-- Work instruction --
Copy out all lines in the data below containing the string "that".

-- Dataset excerpts --
------------------------------------
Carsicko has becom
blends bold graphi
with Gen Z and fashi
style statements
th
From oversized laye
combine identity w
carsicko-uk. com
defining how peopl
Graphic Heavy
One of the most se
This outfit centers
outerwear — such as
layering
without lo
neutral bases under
------------------------------------
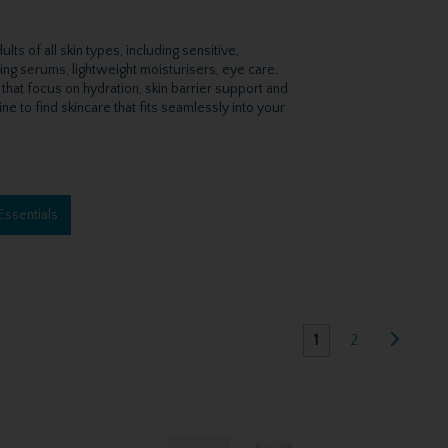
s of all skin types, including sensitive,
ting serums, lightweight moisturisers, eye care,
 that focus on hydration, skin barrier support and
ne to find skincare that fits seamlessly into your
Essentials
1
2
------------------------------------
-- Completed task --
 that focus on hydration, skin barrier support and
ne to find skincare that fits seamlessly into your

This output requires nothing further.